We often had web data showing the kind of clearly positive and negative staining that is so nice about an expression model. However, from the users perspective, this data is not really relevant since it does not represent the endogenous expression level or variability. It might errantly lead someone to believe they can use a less bright fluor on the antibody because the web data is showing them this artificially strong signal from over-expression. For me, this question of antibody validation is really about transparency. Show the data you acquired during validation to your customer. All of it. If the only web data you see as a customer is from an expression model, you are not likely to feel much confidence in the validation efforts of the antibody.
4. Sequencing epitopes: The most difficult method of validation for commercial antibodies is sequencing the antigen binding zone of the antibody. This would lend itself to the creation and use of recombinant antibodies, which do in many ways ensure a more consistent performance of each antibody in the production lot. There are many times that a well regulated hybridoma has shifted between lots over extended periods of time using conventional methods of antibody expression. We simply identified that shift from performance QC parameters before it could be sold. However, if you mass-spec’d every lot, that would be an extremely tight quality control criteria that is not open to interpretation. Yet, I don’t know of a single antibody manufacturer that owns a mass spec, knows the sequence of every antigen recognition zone or epitope it recognizes and would be willing to take the time and cost involved in validating via this method for their whole catalog. It’s a great idea, in concept, but not practical enough to keep the cost of antibody R&D, production and QC at a reasonable amount.

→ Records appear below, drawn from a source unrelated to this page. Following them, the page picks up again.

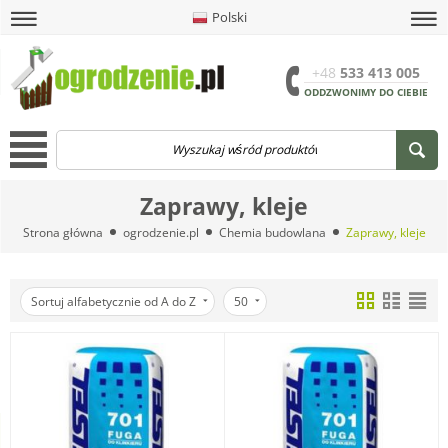
Polski
amknij
amknij menu
amknij menu
amknij menu
Menu
Otwór
+48
533 413 005
ODDZWONIMY DO CIEBIE
Menu
Zaprawy, kleje
Strona główna
ogrodzenie.pl
Chemia budowlana
Zaprawy, kleje
Sortuj alfabetycznie od A do Z
50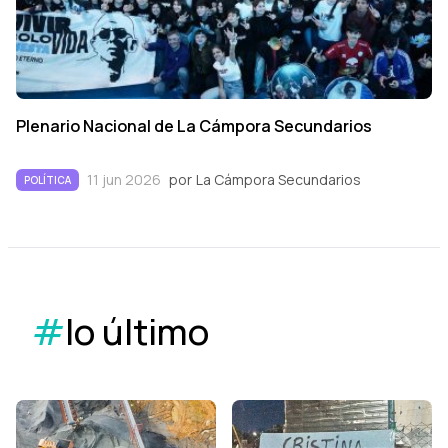
Plenario Nacional de La Cámpora Secundarios
11 jun 2026
por
La Cámpora Secundarios
POLÍTICA
#
lo último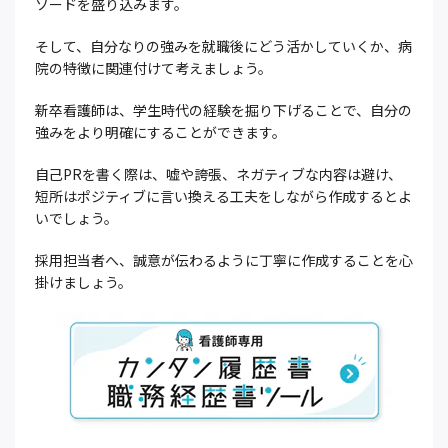
ソードを盛り込みます。
そして、自分なりの強みを就職後にどう活かしていくか、病
院の特徴に関連付けて考えましょう。
新卒看護師は、学生時代の経験を掘り下げることで、自分の
強みをより明確にすることができます。
自己PRを書く際は、嘘や誇張、ネガティブな内容は避け、
短所はポジティブに言い換える工夫をしながら作成するとよ
いでしょう。
採用担当者へ、誠意が伝わるように丁寧に作成することを心
掛けましょう。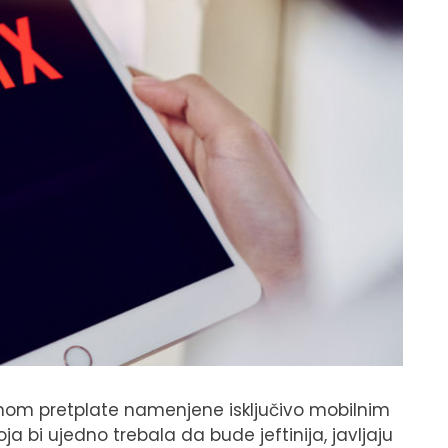
anom pretplate namenjene isključivo mobilnim
a bi ujedno trebala da bude jeftinija, javljaju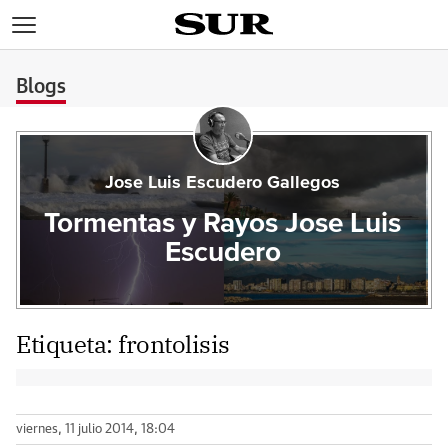
>
Blogs
Jose Luis Escudero Gallegos
Tormentas y Rayos Jose Luis
Escudero
Etiqueta:
frontolisis
viernes, 11 julio 2014, 18:04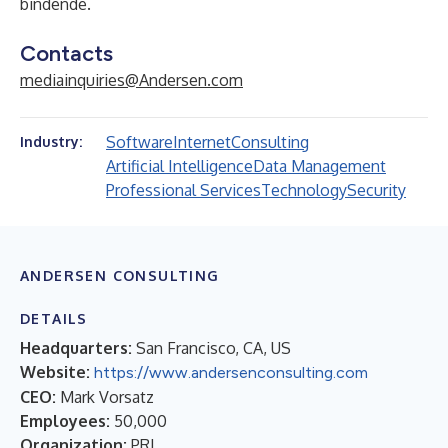
bindende.
Contacts
mediainquiries@Andersen.com
Software
Internet
Consulting
Industry:
Artificial Intelligence
Data Management
Professional Services
Technology
Security
ANDERSEN CONSULTING
DETAILS
Headquarters:
San Francisco, CA, US
Website:
https://www.andersenconsulting.com
CEO:
Mark Vorsatz
Employees:
50,000
Organization:
PRI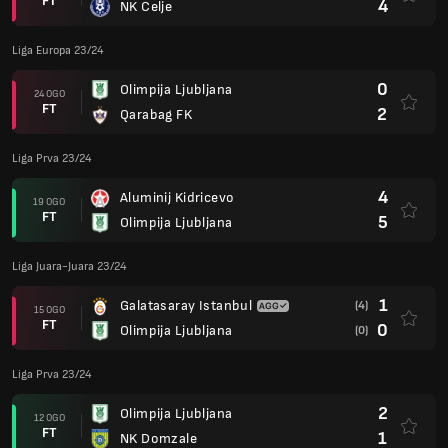
FT
4
NK Celje
Liga Europa 23/24
0
Olimpija Ljubljana
24 OGO
FT
2
Qarabag FK
Liga Prva 23/24
4
Aluminij Kidricevo
19 OGO
FT
5
Olimpija Ljubljana
Liga Juara-Juara 23/24
1
Galatasaray Istanbul
(4)
15 OGO
FT
0
Olimpija Ljubljana
(0)
Liga Prva 23/24
2
Olimpija Ljubljana
12 OGO
FT
1
NK Domzale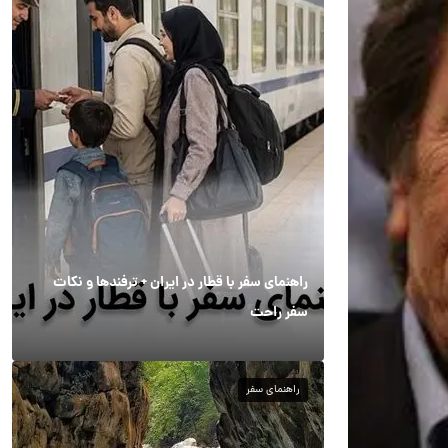
راهنمای سفر با قطار در ایران + ترفندها و نکات
سفر راحت
راهنمای سفر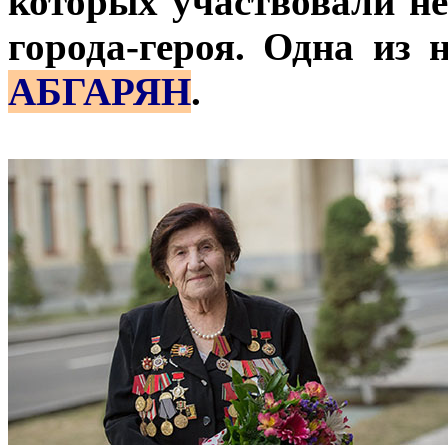
которых участвовали не
города-героя. Одна из 
АБГАРЯН
.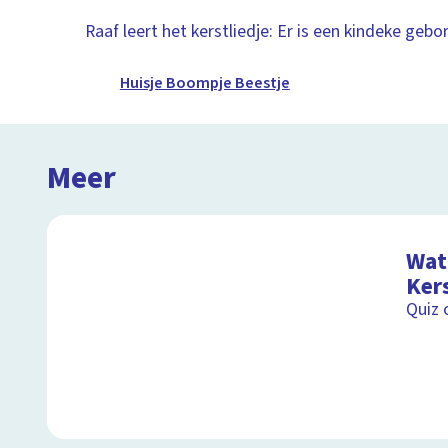
Raaf leert het kerstliedje: Er is een kindeke gebo
Huisje Boompje Beestje
Meer
Wat 
Ker
Quiz 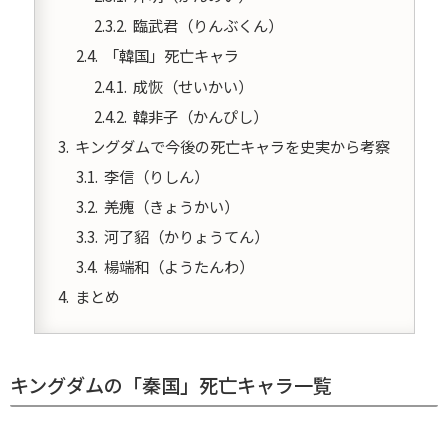
臨武君（りんぶくん）
「韓国」死亡キャラ
成恢（せいかい）
韓非子（かんぴし）
キングダムで今後の死亡キャラを史実から考察
李信（りしん）
羌瘣（きょうかい）
河了貂（かりょうてん）
楊端和（ようたんわ）
まとめ
キングダムの「秦国」死亡キャラ一覧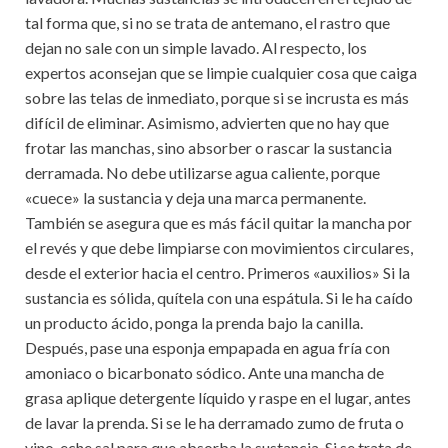
tal forma que, si no se trata de antemano, el rastro que
dejan no sale con un simple lavado. Al respecto, los
expertos aconsejan que se limpie cualquier cosa que caiga
sobre las telas de inmediato, porque si se incrusta es más
difícil de eliminar. Asimismo, advierten que no hay que
frotar las manchas, sino absorber o rascar la sustancia
derramada. No debe utilizarse agua caliente, porque
«cuece» la sustancia y deja una marca permanente.
También se asegura que es más fácil quitar la mancha por
el revés y que debe limpiarse con movimientos circulares,
desde el exterior hacia el centro. Primeros «auxilios» Si la
sustancia es sólida, quítela con una espátula. Si le ha caído
un producto ácido, ponga la prenda bajo la canilla.
Después, pase una esponja empapada en agua fría con
amoniaco o bicarbonato sódico. Ante una mancha de
grasa aplique detergente líquido y raspe en el lugar, antes
de lavar la prenda. Si se le ha derramado zumo de fruta o
vino, eche sal para que absorba la sustancia. Si se trata de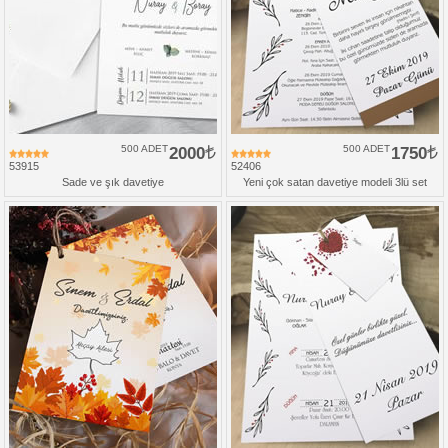
500 ADET
2000
500 ADET
1750
53915
52406
Sade ve şık davetiye
Yeni çok satan davetiye modeli 3lü set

So, since we are so dependent on performance characteristics to qualify the specificity of the antibody, what can antibody manufacturers do to increase our confidence in their product? These are just my personal suggestions based on what is reasonable and also accessible.
5. Importance of disease state/ activation mode:
Let’s take an example of a moderately challenging antigen/ antibody like PD-1. PD-1 has a low level endogenous expression on hematopoietic cell types. However, with cell activation that expression is upregulated. The up-regulation leads to an inhibitory pathway to suppress the killing activity of T-cells. In cancer, blocking PD-1 and PD-L1 rescues anti-tumor immune activation (graphic taken from Salgia et al, Journal for ImmunoTherapy for Cancer). There should be QC standards set for both the detection of endogenous expression and the activated expression for each fluorophore conjugated.
However, something familiar to people in Pharma, make sure that the antibody is suitable for its context of use, which is largely immuno-oncology in human samples/biopsies. Disease state tissue or blood samples should be applied extensively in the antibody R&D. They may be expensive, depending on the disease, but not so much that you’d actually lose profit margin on the product. If you can’t buy them, collaborate! And the data that can be shared from that R&D testing is priceless in increasing the confidence one has in the validation of that antibody.
Certainly not comprehensive, of course. There are a lot of excellent publications on this matter, though I wish more of them might take a practical attitude and approach to the solution. We need antibodies to do research. We need faith in the antibodies as an accurate tool that we can trust to give us a reliable result. All of this is attainable if we understand the limitations of the process and all manufacturers hold themselves to the same expectation of quality.